-- DESCRIPTION OF THE TASK --
Look through the entries below, please, and copy every line with the word "Arnold".

Document layout analysis data

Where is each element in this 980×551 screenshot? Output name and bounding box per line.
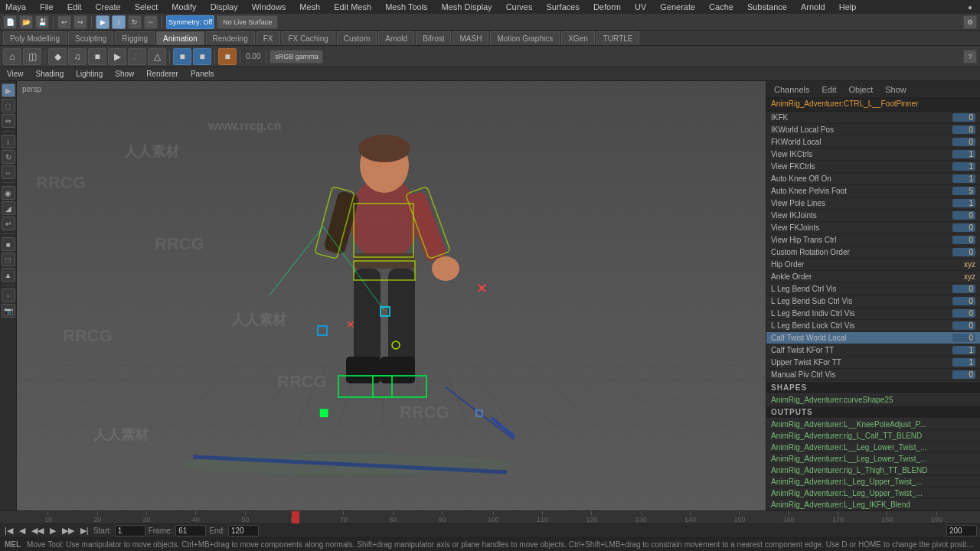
channel-row-5[interactable]: Auto Knee Off On 1 — [766, 173, 980, 185]
ch-tab-object[interactable]: Object — [845, 83, 876, 96]
channel-row-4[interactable]: View FKCtrls 1 — [766, 161, 980, 173]
open-btn[interactable]: 📂 — [19, 15, 33, 29]
menu-surfaces[interactable]: Surfaces — [544, 2, 581, 11]
time-editor-btn[interactable]: ▶ — [108, 48, 126, 65]
anim-blue-btn2[interactable]: ■ — [193, 48, 211, 65]
channel-row-10[interactable]: View Hip Trans Ctrl 0 — [766, 234, 980, 246]
secnav-panels[interactable]: Panels — [188, 70, 217, 78]
tab-poly[interactable]: Poly Modelling — [3, 31, 67, 45]
channel-row-21[interactable]: Manual Piv Ctrl Vis 0 — [766, 369, 980, 381]
tab-bifrost[interactable]: Bifrost — [416, 31, 451, 45]
channel-row-12[interactable]: Hip Order xyz — [766, 259, 980, 271]
gamma-btn[interactable]: sRGB gamma — [270, 50, 323, 64]
undo-btn[interactable]: ↩ — [57, 15, 71, 29]
ch-tab-show[interactable]: Show — [882, 83, 910, 96]
menu-editmesh[interactable]: Edit Mesh — [332, 2, 374, 11]
select-mode-btn[interactable]: Symmetry: Off — [166, 15, 214, 29]
blend-shape-btn[interactable]: △ — [148, 48, 166, 65]
anim-blue-btn1[interactable]: ■ — [173, 48, 191, 65]
output-item-1[interactable]: AnimRig_Adventurer:rig_L_Calf_TT_BLEND — [766, 430, 980, 442]
tab-turtle[interactable]: TURTLE — [596, 31, 640, 45]
redo-btn[interactable]: ↪ — [74, 15, 87, 29]
menu-display[interactable]: Display — [208, 2, 240, 11]
edge-loop[interactable]: □ — [2, 253, 15, 266]
range-end-input[interactable] — [946, 525, 977, 536]
viewport[interactable]: www.rrcg.cn RRCG RRCG RRCG RRCG RRCG RRC… — [17, 81, 766, 510]
help-btn[interactable]: ? — [963, 50, 977, 64]
channel-row-9[interactable]: View FKJoints 0 — [766, 222, 980, 234]
camera-tool[interactable]: 📷 — [2, 304, 15, 318]
ch-tab-channels[interactable]: Channels — [771, 83, 812, 96]
menu-arnold[interactable]: Arnold — [799, 2, 828, 11]
tab-fx[interactable]: FX — [256, 31, 280, 45]
output-item-2[interactable]: AnimRig_Adventurer:L__Leg_Lower_Twist_..… — [766, 442, 980, 453]
new-scene-btn[interactable]: 📄 — [3, 15, 17, 29]
current-frame-input[interactable] — [175, 525, 206, 536]
lasso-tool[interactable]: ◌ — [2, 99, 15, 112]
component-mode[interactable]: ■ — [2, 237, 15, 251]
menu-uv[interactable]: UV — [632, 2, 648, 11]
output-item-6[interactable]: AnimRig_Adventurer:L_Leg_Upper_Twist_... — [766, 487, 980, 499]
move-tool[interactable]: ↕ — [112, 15, 126, 29]
paint-tool[interactable]: ✏ — [2, 114, 15, 128]
tab-mash[interactable]: MASH — [452, 31, 488, 45]
shape-item-0[interactable]: AnimRig_Adventurer:curveShape25 — [766, 394, 980, 406]
scale-tool-left[interactable]: ↔ — [2, 165, 15, 179]
scale-tool[interactable]: ↔ — [144, 15, 158, 29]
start-frame-input[interactable] — [115, 525, 145, 536]
snap-tool[interactable]: ◢ — [2, 201, 15, 215]
menu-generate[interactable]: Generate — [658, 2, 697, 11]
channel-row-17[interactable]: L Leg Bend Lock Ctrl Vis 0 — [766, 320, 980, 332]
output-item-3[interactable]: AnimRig_Adventurer:L__Leg_Lower_Twist_..… — [766, 453, 980, 465]
secnav-view[interactable]: View — [5, 70, 26, 78]
channel-row-11[interactable]: Custom Rotation Order 0 — [766, 246, 980, 259]
home-btn[interactable]: ⌂ — [3, 48, 21, 65]
menu-cache[interactable]: Cache — [707, 2, 736, 11]
menu-deform[interactable]: Deform — [591, 2, 623, 11]
ch-tab-edit[interactable]: Edit — [818, 83, 839, 96]
output-item-0[interactable]: AnimRig_Adventurer:L__KneePoleAdjust_P..… — [766, 419, 980, 430]
channel-row-0[interactable]: IKFK 0 — [766, 112, 980, 124]
tab-animation[interactable]: Animation — [156, 31, 204, 45]
output-item-7[interactable]: AnimRig_Adventurer:L_Leg_IKFK_Blend — [766, 499, 980, 510]
secnav-shading[interactable]: Shading — [34, 70, 67, 78]
channel-row-6[interactable]: Auto Knee Pelvis Foot 5 — [766, 185, 980, 197]
tab-rendering[interactable]: Rendering — [206, 31, 255, 45]
dope-btn[interactable]: ■ — [88, 48, 106, 65]
key-btn[interactable]: ◆ — [48, 48, 67, 65]
layout-btn[interactable]: ◫ — [23, 48, 41, 65]
menu-file[interactable]: File — [38, 2, 56, 11]
select-tool-left[interactable]: ▶ — [2, 83, 15, 97]
output-item-5[interactable]: AnimRig_Adventurer:L_Leg_Upper_Twist_... — [766, 476, 980, 487]
select-tool[interactable]: ▶ — [96, 15, 109, 29]
soft-select[interactable]: ◉ — [2, 186, 15, 200]
menu-help[interactable]: Help — [837, 2, 859, 11]
tab-rigging[interactable]: Rigging — [115, 31, 155, 45]
channel-row-19[interactable]: Calf Twist KFor TT 1 — [766, 344, 980, 357]
channel-row-18[interactable]: Calf Twist World Local 0 — [766, 332, 980, 344]
rotate-tool[interactable]: ↻ — [128, 15, 142, 29]
settings-btn[interactable]: ⚙ — [963, 15, 977, 29]
move-tool-left[interactable]: ↕ — [2, 135, 15, 148]
secnav-show[interactable]: Show — [113, 70, 136, 78]
menu-meshtools[interactable]: Mesh Tools — [383, 2, 430, 11]
tab-custom[interactable]: Custom — [337, 31, 377, 45]
tab-motiongfx[interactable]: Motion Graphics — [490, 31, 560, 45]
play-back-btn[interactable]: ◀◀ — [30, 526, 45, 536]
menu-maya[interactable]: Maya — [3, 2, 28, 11]
save-btn[interactable]: 💾 — [35, 15, 49, 29]
channel-row-14[interactable]: L Leg Bend Ctrl Vis 0 — [766, 283, 980, 295]
measure-tool[interactable]: ↵ — [2, 217, 15, 230]
tab-arnold[interactable]: Arnold — [378, 31, 414, 45]
channel-row-3[interactable]: View IKCtrls 1 — [766, 148, 980, 161]
menu-create[interactable]: Create — [93, 2, 123, 11]
tab-xgen[interactable]: XGen — [561, 31, 595, 45]
menu-modify[interactable]: Modify — [169, 2, 198, 11]
menu-edit[interactable]: Edit — [65, 2, 84, 11]
rotate-tool-left[interactable]: ↻ — [2, 150, 15, 164]
secnav-renderer[interactable]: Renderer — [144, 70, 181, 78]
play-btn[interactable]: ▶ — [48, 526, 57, 536]
tab-sculpting[interactable]: Sculpting — [68, 31, 113, 45]
next-frame-btn[interactable]: ▶▶ — [60, 526, 76, 536]
menu-select[interactable]: Select — [132, 2, 161, 11]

-- TASK RESULT --
menu-arnold[interactable]: Arnold — [799, 2, 828, 11]
tab-arnold[interactable]: Arnold — [378, 31, 414, 45]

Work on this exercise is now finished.